衆院選候補者選び「大事な要素は女、女子」発言県議は森喜朗氏の元秘書だった!

 自民党の杉田水脈衆院議員が性暴力被害をめぐり、「女性はいくらでも嘘をつける」と被害者を愚弄する発言で物議を醸したのは昨年のことだが、またもや自民党議員による女性蔑視ともとれる問題発言が波紋を広げている。

 事の起こりは8月25日。この日、金沢市内にある自民党石川県連では、次期衆院選の候補者選びについての幹部会が開かれ、現職の馳浩氏、下沢佳充石川県議ら5名が出席。

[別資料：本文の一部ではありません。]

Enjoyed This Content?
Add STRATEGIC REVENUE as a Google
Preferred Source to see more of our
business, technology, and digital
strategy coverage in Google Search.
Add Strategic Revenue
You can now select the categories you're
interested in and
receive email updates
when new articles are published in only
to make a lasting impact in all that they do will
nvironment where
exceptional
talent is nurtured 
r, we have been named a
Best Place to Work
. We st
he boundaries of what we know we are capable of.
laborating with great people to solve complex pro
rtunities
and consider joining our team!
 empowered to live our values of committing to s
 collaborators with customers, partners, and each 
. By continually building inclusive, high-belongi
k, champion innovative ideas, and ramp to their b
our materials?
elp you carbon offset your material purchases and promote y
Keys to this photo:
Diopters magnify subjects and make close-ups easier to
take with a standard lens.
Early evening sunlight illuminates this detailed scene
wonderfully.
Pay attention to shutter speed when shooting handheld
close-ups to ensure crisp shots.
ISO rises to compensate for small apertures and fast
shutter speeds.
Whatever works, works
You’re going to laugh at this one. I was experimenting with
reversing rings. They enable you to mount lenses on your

会合の後、報道陣の囲み取材に応じた下沢県議が、記者から「次期衆院選の候補者を選ぶうえで重要なことは?」と質問され、「私見を交えて言うと」として「若い細いかっこいいが有利だ」と語ると、目の前にいた男性記者に「君が一番やな」と発言。続けて「もう一つ大事な要素があった。女、女子」と語ると、女性記者2人を指し「該当者2人」と発言したというのだ。

 地元記者が語る。

「下沢県議は衆院選石川1区の候補者選考委員会委員長を務めており、石川1区をめぐっては、選考委員会が岡田直樹参議院議員にくら替え出馬を要請したものの、岡田氏が辞退したことで候補者選びが難航。結果、8月30日から9月3日までの5日間で、自薦・他薦を問わず公募で決めることになったんですが、いくらなんでも『女、女子』はまずい。現場にはテレビや新聞の記者がいて皆一瞬唖然としましたが、しばらくすると『やっぱり、あの人の元秘書だからねぇ』という声が漏れ、失笑がこぼれていました」

 下沢氏は石川県金沢市出身で、地元の小中高校を卒業後、早稲田大学商学部に入学。1995年に初当選し、県議会議長、県連幹事長を務めていたが、実は県議になる前、83年から94年まで、森喜朗元首相の秘書を務めていた。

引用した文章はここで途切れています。